School of Communication, Beijing Information Science and Technology University, Beijing, China.
Key Laboratory of the Ministry of Education for Optoelectronic Measurement Technology and Instrument, Beijing, China.
PLoS One. 2024 Feb 13;19(2):e0296992. doi: 10.1371/journal.pone.0296992. eCollection 2024.
The current challenges in Synthetic Aperture Radar (SAR) ship detection tasks revolve around handling significant variations in target sizes and managing high computational expenses, which hinder practical deployment on satellite or mobile airborne platforms. In response to these challenges, this research presents YOLOv7-LDS, a lightweight yet highly accurate SAR ship detection model built upon the YOLOv7 framework. In the core of YOLOv7-LDS's architecture, we introduce a streamlined feature extraction network that strikes a delicate balance between detection precision and computational efficiency. This network is founded on Shufflenetv2 and incorporates Squeeze-and-Excitation (SE) attention mechanisms as its key elements. Additionally, in the Neck section, we introduce the Weighted Efficient Aggregation Network (DCW-ELAN), a fundamental feature extraction module that leverages Coordinate Attention (CA) and Depthwise Convolution (DWConv). This module efficiently aggregates features while preserving the ability to identify small-scale variations, ensuring top-quality feature extraction. Furthermore, we introduce a lightweight Spatial Pyramid Dilated Convolution Cross-Stage Partial Channel (LSPHDCCSPC) module. LSPHDCCSPC is a condensed version of the Spatial Pyramid Pooling Cross-Stage Partial Channel (SPPCSPC) module, incorporating Dilated Convolution (DConv) as a central component for extracting multi-scale information. The experimental results show that YOLOv7-LDS achieves a remarkable Mean Average Precision (mAP) of 99.1% and 95.8% on the SAR Ship Detection Dataset (SSDD) and the NWPU VHR-10 dataset with a parameter count (Params) of 3.4 million, a Giga Floating Point Operations Per Second (GFLOPs) of 6.1 and an Inference Time (IT) of 4.8 milliseconds. YOLOv7-LDS effectively strikes a fine balance between computational cost and detection performance, surpassing many of the current state-of-the-art object detection models. As a result, it offers a more resilient solution for maritime ship monitoring.

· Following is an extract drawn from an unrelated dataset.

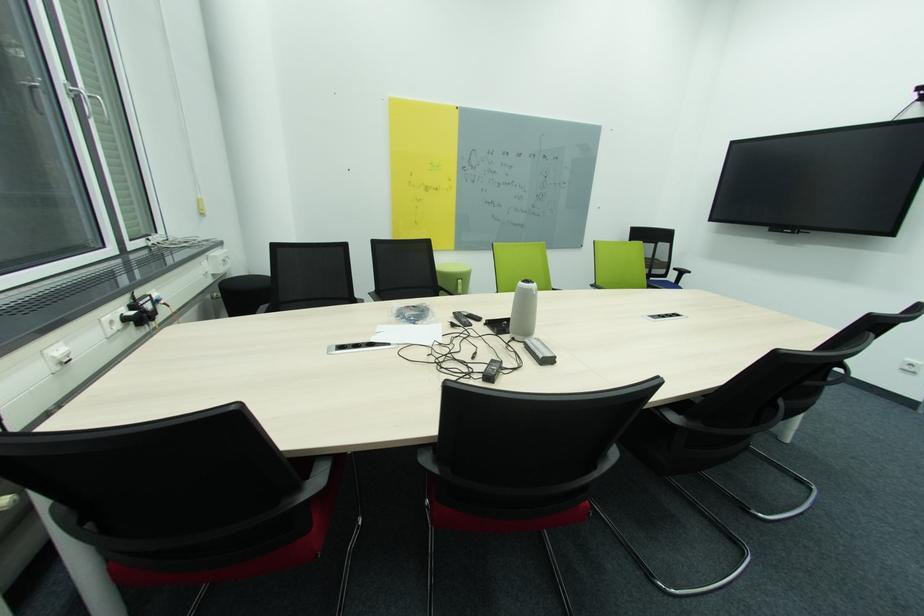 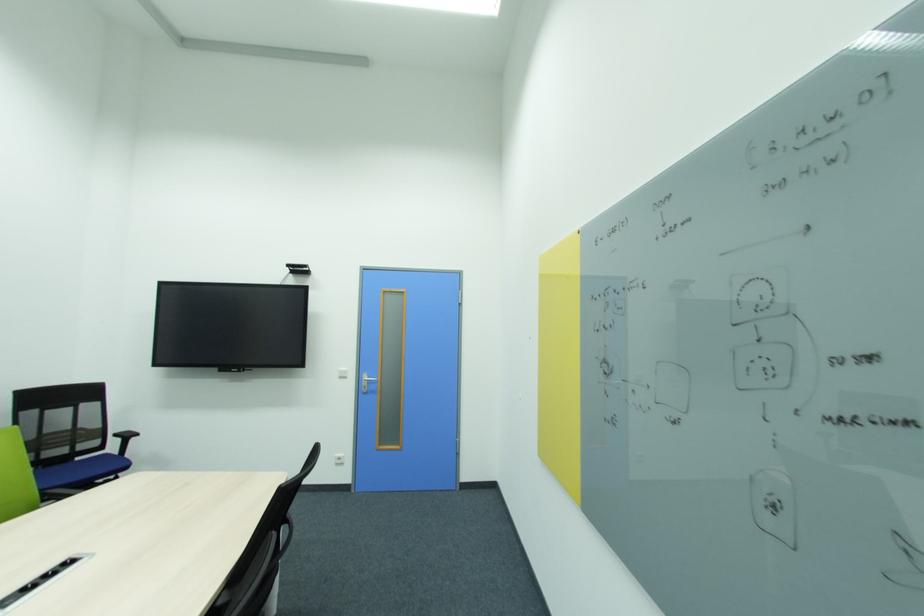 In the second image, find the point that corresponds to the point at 657,280 in the first image.

(82, 460) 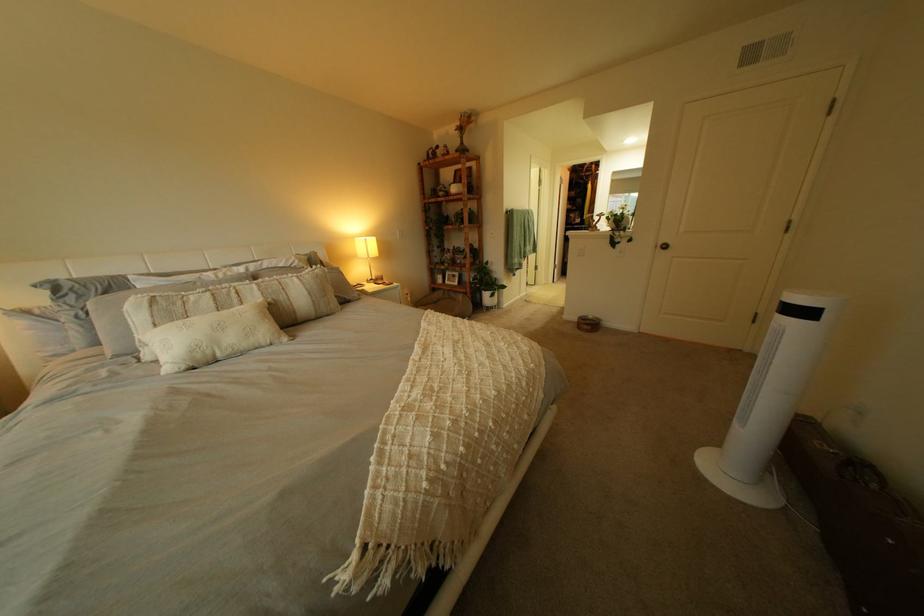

当前,合成孔径雷达(SAR)船舶检测任务面临的挑战主要在于如何处理目标尺寸的显著变化以及如何管理高计算成本,这些因素阻碍了其在卫星或移动机载平台上的实际部署。针对这些挑战,本研究提出了 YOLOv7-LDS,这是一种基于 YOLOv7 框架构建的轻量级但高度精确的 SAR 船舶检测模型。在 YOLOv7-LDS 的核心架构中,我们引入了一种简化的特征提取网络,该网络在检测精度和计算效率之间取得了微妙的平衡。该网络基于 ShuffleNetv2,并采用 Squeeze-and-Excitation(SE)注意力机制作为其关键元素。此外,在 Neck 部分,我们引入了 Weighted Efficient Aggregation Network(DCW-ELAN),这是一种基本的特征提取模块,利用坐标注意力(CA)和深度卷积(DWConv)。该模块有效地聚合了特征,同时保留了识别小尺度变化的能力,确保了高质量的特征提取。此外,我们还引入了一种轻量级的 Spatial Pyramid Dilated Convolution Cross-Stage Partial Channel(LSPHDCCSPC)模块。LSPHDCCSPC 是 Spatial Pyramid Pooling Cross-Stage Partial Channel(SPPCSPC)模块的精简版本,其中包含 Dilated Convolution(DConv)作为提取多尺度信息的核心组件。实验结果表明,在 SAR 船舶检测数据集(SSDD)和 NWPU VHR-10 数据集上,YOLOv7-LDS 分别实现了 99.1%和 95.8%的平均精度(mAP),其参数量(Params)为 340 万,每秒浮点运算次数(GFLOPs)为 6.1,推理时间(IT)为 4.8 毫秒。YOLOv7-LDS 在计算成本和检测性能之间实现了有效的平衡,超越了许多当前的先进目标检测模型。因此,它为海上船舶监测提供了更具弹性的解决方案。